NUMBER OF TREES: 200
LEARNING RATE: 0.1
R2 SCORE: 0.8415882755640507
-------------
NUMBER OF TREES: 300
LEARNING RATE: 0.1
R2 SCORE: 0.8458571678986928
-------------
NUMBER OF TREES: 400
LEARNING RATE: 0.1
R2 SCORE: 0.8418319639583227
-------------
NUMBER OF TREES: 200
LEARNING RATE: 0.05
R2 SCORE: 0.8388174987972418
-------------
NUMBER OF TREES: 300
LEARNING RATE: 0.05
R2 SCORE: 0.8440505516146202
-------------
NUMBER OF TREES: 400
LEARNING RATE: 0.05
R2 SCORE: 0.8466799096416513
-------------
NUMBER OF TREES: 200
LEARNING RATE: 0.001
R2 SCORE: 0.22127185476994615
-------------
NUMBER OF TREES: 300
LEARNING RATE: 0.001
R2 SCORE: 0.3033607401727726
-------------
NUMBER OF TREES: 400
LEARNING RATE: 0.001
R2 SCORE: 0.3734921617612692
-------------


We see that the best R2 score is `0.846` given by:
- `max_iter=400`
- `learning_rate=0.05`

So we should set it as our new best-performing model.
<br>
<br>
Please note, we've experimented only with 2 hyperparameters in this workflow, but in reality - you should experiment with as many hyperparameters combinations as possible!

## Model Saving
Great! So we found our best performing model, which is almost 25 points better than the baseline! Next, we will need to save this model to our system, so we never have to train it again.
<br>
<br>
For this we will use a library named `joblib`:

In [39]:
import joblib

model = HistGradientBoostingRegressor(
    max_iter=400, # best max iter
    learning_rate=0.05 # best learning rate
)
model.fit(x_train, y_train)

# save model
joblib.dump(model, "my_model.joblib")

['my_model.joblib']

### Ensure Model is Properly Saved
To make sure our model was properly saved, we will load (also with joblib) it and compare it to the existing model.

In [40]:
# evaluate existing model
y_pred = model.predict(x_test)
r2 = r2_score(y_test, y_pred)
print("existing model score:", r2)

# load saved model
saved_model = joblib.load("my_model.joblib")
# evaluate saved model
y_pred = saved_model.predict(x_test)
r2 = r2_score(y_test, y_pred)
print("saved model score:", r2)

existing model score: 0.8409061745888814
saved model score: 0.8409061745888814


If the scores of both models are a perfect match to the smallest of decimal points, as above, our model was successfully saved!
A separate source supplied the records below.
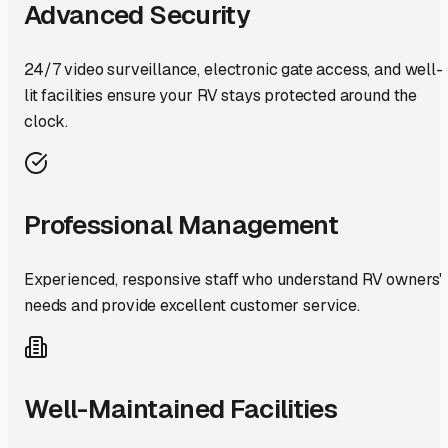
Advanced Security
24/7 video surveillance, electronic gate access, and well-
lit facilities ensure your RV stays protected around the
clock.
Professional Management
Experienced, responsive staff who understand RV owners'
needs and provide excellent customer service.
Well-Maintained Facilities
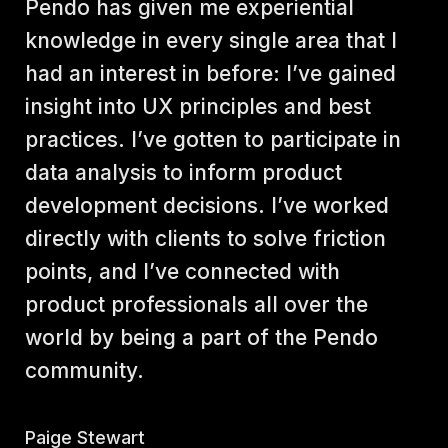
Pendo has given me experiential 
knowledge in every single area that I 
had an interest in before: I’ve gained 
insight into UX principles and best 
practices. I’ve gotten to participate in 
data analysis to inform product 
development decisions. I’ve worked 
directly with clients to solve friction 
points, and I’ve connected with 
product professionals all over the 
world by being a part of the Pendo 
community.
Paige Stewart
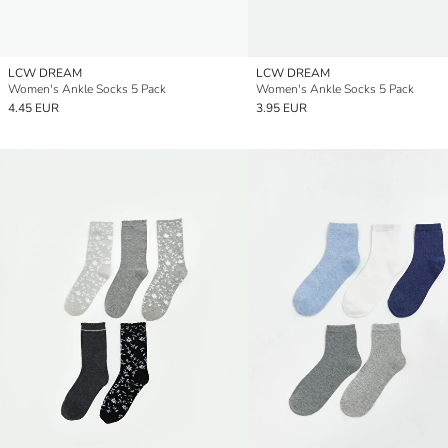
LCW DREAM
LCW DREAM
Women's Ankle Socks 5 Pack
Women's Ankle Socks 5 Pack
4.45 EUR
3.95 EUR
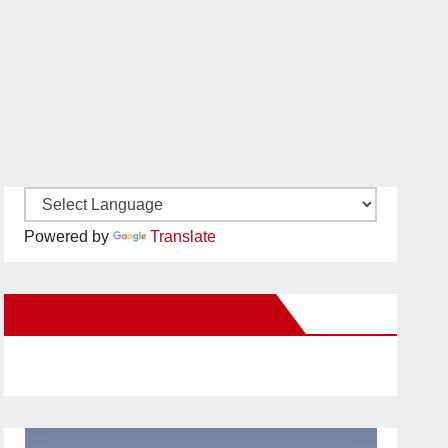
Powered by
Translate
New Santa Ana on Facebook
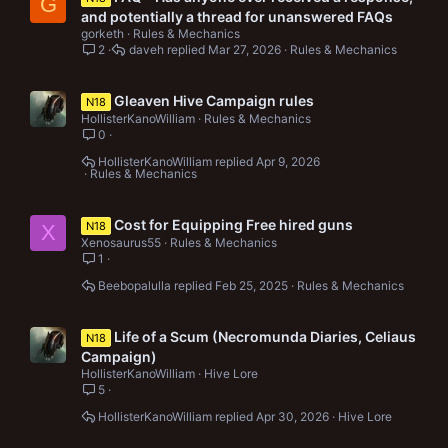
G
and potentially a thread for unanswered FAQs
gorketh
Rules & Mechanics
2
daveh
Mar 27, 2026
Rules & Mechanics
Gleaven Hive Campaign rules
N18
HollisterKanoWilliam
Rules & Mechanics
0
HollisterKanoWilliam
Apr 9, 2026
Rules & Mechanics
Cost for Equipping Free hired guns
N18
X
Xenosaurus55
Rules & Mechanics
1
Beebopalulla
Feb 25, 2025
Rules & Mechanics
Life of a Scum (Necromunda Diaries, Celiaus
N18
Campaign)
HollisterKanoWilliam
Hive Lore
5
HollisterKanoWilliam
Apr 30, 2026
Hive Lore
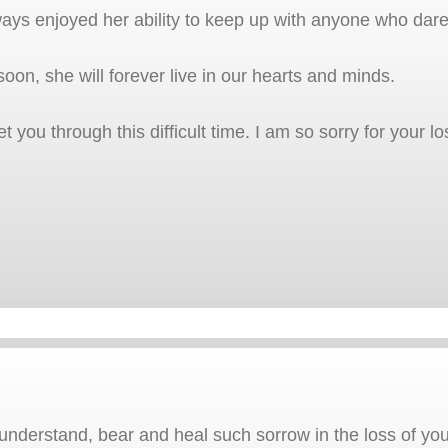
lways enjoyed her ability to keep up with anyone who dare
oon, she will forever live in our hearts and minds.
t you through this difficult time. I am so sorry for your lo
nderstand, bear and heal such sorrow in the loss of your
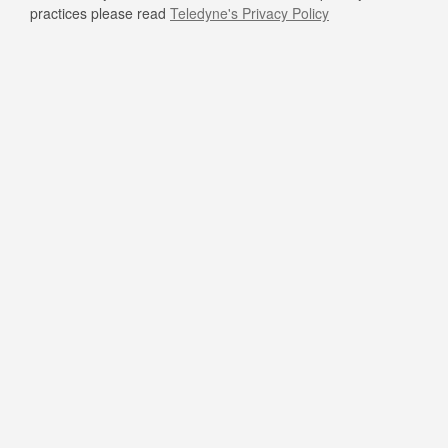
practices please read
Teledyne's Privacy Policy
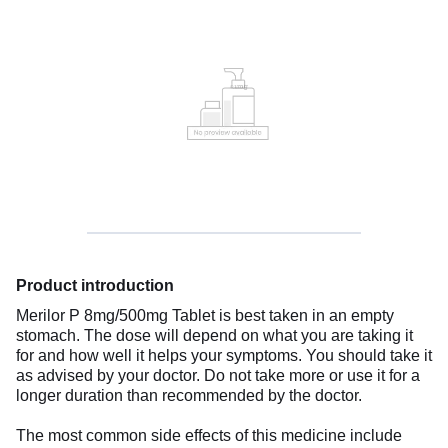
Product introduction
Merilor P 8mg/500mg Tablet is best taken in an empty
stomach. The dose will depend on what you are taking it
for and how well it helps your symptoms. You should take it
as advised by your doctor. Do not take more or use it for a
longer duration than recommended by the doctor.
The most common side effects of this medicine include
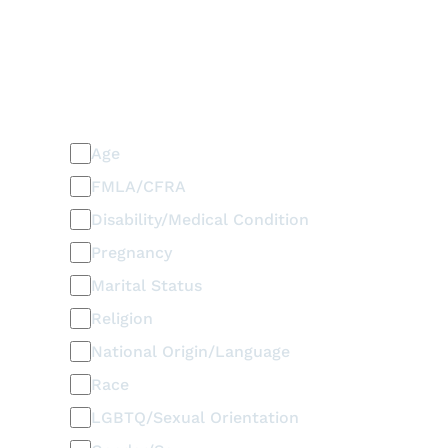
PLEASE SELECT ALL THAT APPLY
Discrimination / Harassment
on the basis of:
Age
FMLA/CFRA
Disability/Medical Condition
Pregnancy
Marital Status
Religion
National Origin/Language
Race
LGBTQ/Sexual Orientation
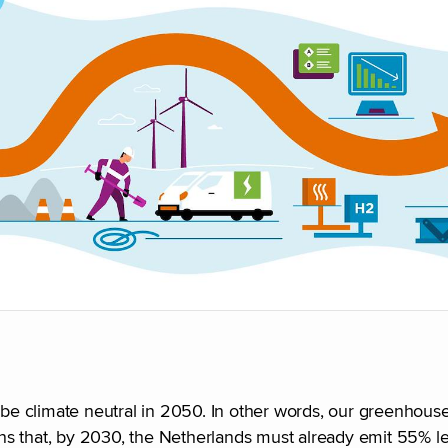
e climate neutral in 2050. In other words, our greenhouse
ns that, by 2030, the Netherlands must already emit 55% 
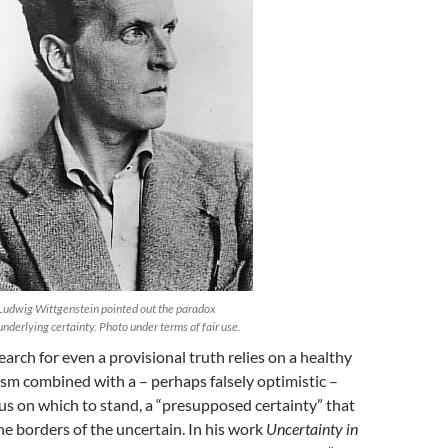
Ludwig Wittgenstein pointed out the paradox
underlying certainty. Photo under terms of fair use.
earch for even a provisional truth relies on a healthy
ism combined with a – perhaps falsely optimistic –
s on which to stand, a “presupposed certainty” that
the borders of the uncertain. In his work
Uncertainty in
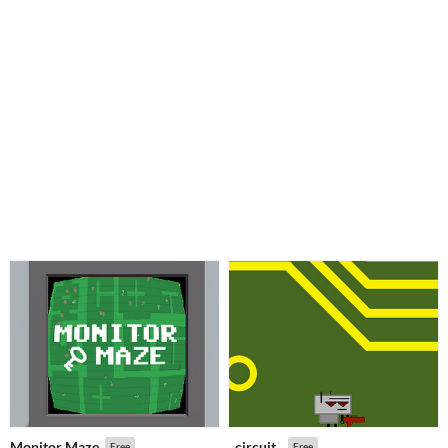
Monitor Maze
_circuit_
Free
Free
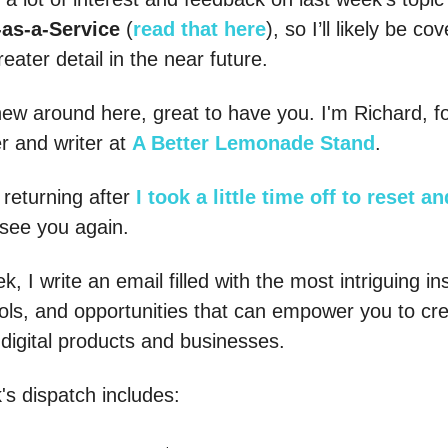
-as-a-Service
(
read that here
), so I’ll likely be co
eater detail in the near future.
 new around here, great to have you. I'm Richard, f
r and writer at
A Better Lemonade Stand
.
 returning after
I took a little time off to reset a
see you again.
, I write an email filled with the most intriguing in
ools, and opportunities that can empower you to cr
 digital products and businesses.
's dispatch includes:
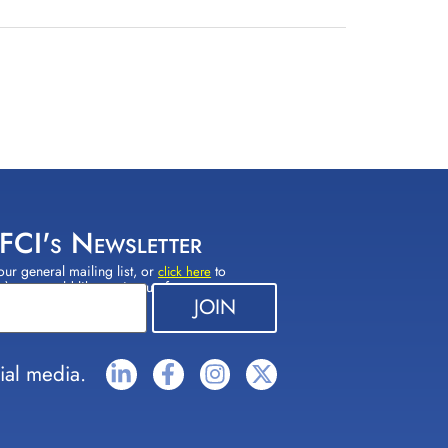
 FCI's Newsletter
our general mailing list, or
to
click here
(s) you would like to sign up for.
ial media.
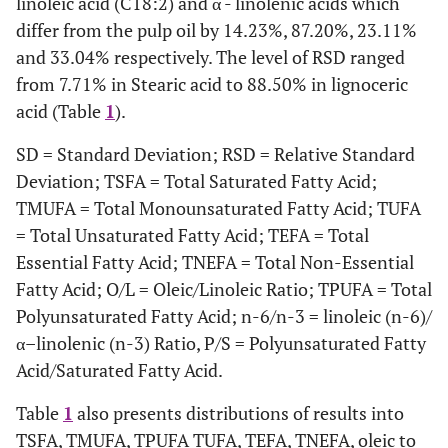
linoleic acid (C18:2) and α - linolenic acids which
differ from the pulp oil by 14.23%, 87.20%, 23.11%
TMUFA
25.07
24.83
and 33.04% respectively. The level of RSD ranged
from 7.71% in Stearic acid to 88.50% in lignoceric
TPUFA
53.36
41.82
acid (Table
1
).
TUFA
78.43
66.65
SD = Standard Deviation; RSD = Relative Standard
Deviation; TSFA = Total Saturated Fatty Acid;
TUFA%
78.43
66.65
TMUFA = Total Monounsaturated Fatty Acid; TUFA
= Total Unsaturated Fatty Acid; TEFA = Total
TEFA%
52.55
40.21
Essential Fatty Acid; TNEFA = Total Non-Essential
Fatty Acid; O/L = Oleic/Linoleic Ratio; TPUFA = Total
TNEFA
47.45
59.79
Polyunsaturated Fatty Acid; n-6/n-3 = linoleic (n-6)/
O/L Ratio
0.44
0.32
α–linolenic (n-3) Ratio, P/S = Polyunsaturated Fatty
Acid/Saturated Fatty Acid.
P/S Ratio
2.47
1.25
Table
1
also presents distributions of results into
TSFA, TMUFA, TPUFA TUFA, TEFA, TNEFA, oleic to
n-6/ n-3 Ratio
25.41
29.23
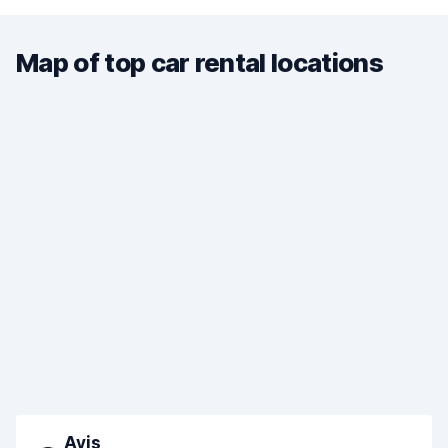
Map of top car rental locations
Avis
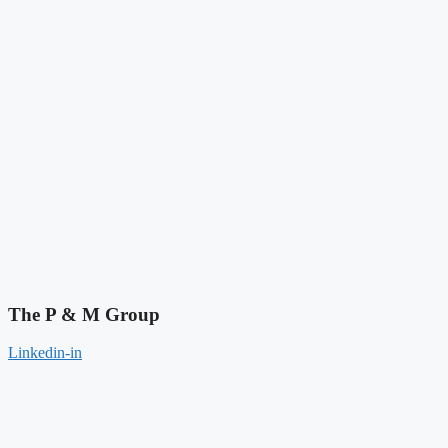
The P & M Group​
Linkedin-in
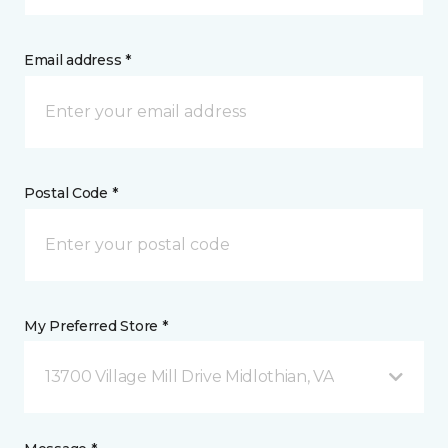
Email address *
Postal Code *
My Preferred Store *
13700 Village Mill Drive Midlothian, VA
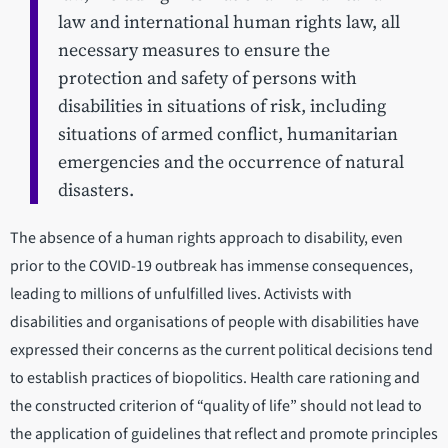
law and international human rights law, all
necessary measures to ensure the
protection and safety of persons with
disabilities in situations of risk, including
situations of armed conflict, humanitarian
emergencies and the occurrence of natural
disasters.
The absence of a human rights approach to disability, even
prior to the COVID-19 outbreak has immense consequences,
leading to millions of unfulfilled lives. Activists with
disabilities and organisations of people with disabilities have
expressed their concerns as the current political decisions tend
to establish practices of biopolitics. Health care rationing and
the constructed criterion of “quality of life” should not lead to
the application of guidelines that reflect and promote principles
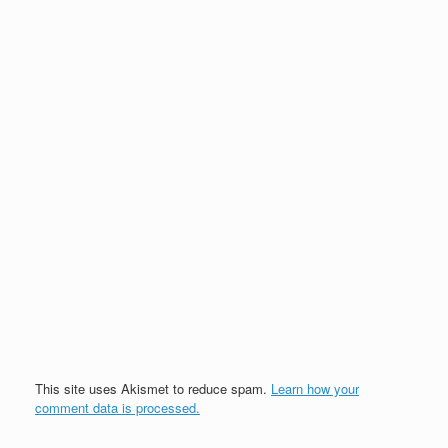
This site uses Akismet to reduce spam.
Learn how your
comment data is processed.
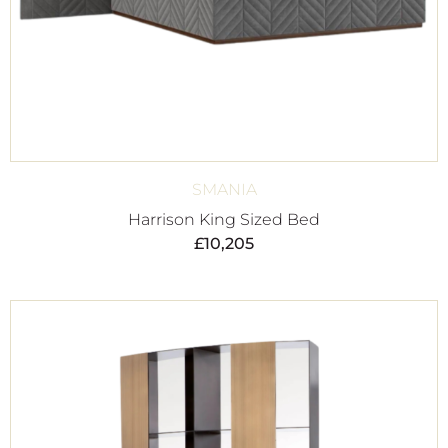
SMANIA
Harrison King Sized Bed
£
10,205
## Further Development Ideas
- try optimizing more than 2 hyperparameters, reaching scores above 86%
- instead of simply printing the R2 scores, try visualising them with Pandas or Matplotlib
- Find even better algorithms that outperform `HistGradientBoostingRegressor`
- Find a different dataset and analyze it like we've analyzed this one.